Sling TV includes content from ESPN, ESPN2, TNT, TBS, Food Network, HGTV, Cartoon Network, and Disney Channel. Subscribers will also get a selection of content from Maker Studios. The service will be available without a contract or credit check. It should work with iOS and Android devices, Roku devices, Amazon Fire TV and Fire TV Sticks, some Samsung and LG Smart TVs, Xbox One consoles, and Windows and Mac computers.

To tailor their content, subscribers can choose add-on packs for an extra $5 per month. Add-ons include Kids Extra and News and Info Extra. A Sports Extra option is coming, but won't be available at launch. Some programming will be available for replay within three days, but that will be determined by the broadcasters. Missing from the service are local channels and a cloud DVR feature, both of which would help the service feel more like a cable replacement. Also notable is that the service can only stream to one device per account at a time. This is more a personal subscription than a household subscription.

While the service isn't a surprise, the decision to use the Sling name is. The service doesn't require a Slingbox player, but Slingbox and Dish are both in the same EchoStar corporate family. Dish already includes Slingbox technology in its Hopper DVRs. (Sling announced that the online features it previously called SlingTV will be rebranded as Slingbox 500). When asked about the name choice, a Dish representative said the company was able to get the name for no cost, since Slingbox is under the same corporate umbrella, and Dish didn't think that the Sling TV service's target customers would be familiar with the Slingbox player, so there would be no confusion. 

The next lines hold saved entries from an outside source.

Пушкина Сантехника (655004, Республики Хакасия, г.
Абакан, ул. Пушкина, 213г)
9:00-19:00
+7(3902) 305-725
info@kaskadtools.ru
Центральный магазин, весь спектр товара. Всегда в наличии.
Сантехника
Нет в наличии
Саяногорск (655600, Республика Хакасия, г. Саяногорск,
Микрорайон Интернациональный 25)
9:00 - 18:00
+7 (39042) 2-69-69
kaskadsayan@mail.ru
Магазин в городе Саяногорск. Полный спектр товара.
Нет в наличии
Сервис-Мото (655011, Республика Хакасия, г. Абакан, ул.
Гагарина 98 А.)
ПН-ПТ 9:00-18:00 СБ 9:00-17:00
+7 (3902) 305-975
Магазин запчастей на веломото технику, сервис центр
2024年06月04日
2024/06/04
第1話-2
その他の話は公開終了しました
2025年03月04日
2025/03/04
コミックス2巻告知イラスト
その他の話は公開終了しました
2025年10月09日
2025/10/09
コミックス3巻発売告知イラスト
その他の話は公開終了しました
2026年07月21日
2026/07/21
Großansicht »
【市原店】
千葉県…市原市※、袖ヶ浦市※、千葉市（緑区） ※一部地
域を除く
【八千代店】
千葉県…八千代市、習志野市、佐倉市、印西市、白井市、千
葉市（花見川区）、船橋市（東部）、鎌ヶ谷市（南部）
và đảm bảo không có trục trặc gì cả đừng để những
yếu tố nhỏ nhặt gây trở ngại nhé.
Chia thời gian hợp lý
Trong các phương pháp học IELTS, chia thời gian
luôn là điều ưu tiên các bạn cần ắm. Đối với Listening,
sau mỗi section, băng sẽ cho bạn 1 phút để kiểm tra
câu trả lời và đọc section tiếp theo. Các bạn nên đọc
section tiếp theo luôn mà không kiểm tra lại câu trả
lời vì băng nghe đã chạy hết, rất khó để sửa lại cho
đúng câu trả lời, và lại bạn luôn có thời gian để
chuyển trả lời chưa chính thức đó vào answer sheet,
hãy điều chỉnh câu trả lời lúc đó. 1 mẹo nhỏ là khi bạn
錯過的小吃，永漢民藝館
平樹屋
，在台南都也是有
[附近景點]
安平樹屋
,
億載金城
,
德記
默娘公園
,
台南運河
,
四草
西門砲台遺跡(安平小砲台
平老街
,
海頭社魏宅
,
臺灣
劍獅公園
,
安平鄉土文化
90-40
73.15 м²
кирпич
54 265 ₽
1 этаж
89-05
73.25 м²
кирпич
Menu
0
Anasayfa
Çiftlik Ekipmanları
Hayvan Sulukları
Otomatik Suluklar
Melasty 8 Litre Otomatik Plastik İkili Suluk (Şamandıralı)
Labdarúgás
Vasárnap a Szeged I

Getting into the streaming bundle market has challenges said Dish president and CEO Joe Clayton, such as streaming and dynamic ad insertion, but he believes Dish has a first-mover advantage. He pointed out that the DishWorld service has been streaming international content for 18 month already, letting the company figure out the technology. DishWorld will soon be rebranded as Sling International. A Spanish-language service is in the works.

Will Sling TV cannibalize the pay TV market? Clayton doesn't think so. The industry isn't reaching many millennials anyway, he said. Affordability is the key attribute here, he added, and Dish TV offers a small, focused lineup.

Sling also announced it's getting on the 4K bandwagon with the addition of a 4K Joey, the name of its compact DVR product. Customers with a Hopper and a 4K TV will be able to add a 4K Joey to stream 60fps 4K video. The 4K Joey offers an interesting side-by-side feature. Aimed at sports viewers, it lets them watch two programs side-by-side at once, with both in high definition.

Dish also announced a voice-controlled remote control, the addition of a Vevo music channel, and a no-cost music streaming service that sounds a lot like Sonos. The music channel will let customers use their remote or a smartphone app to stream music through their Hopper to the attached speakers, and stream different music to different rooms. The service will work with a variety of existing music streamers.

Joe Clayton beats the drum for Sling Television.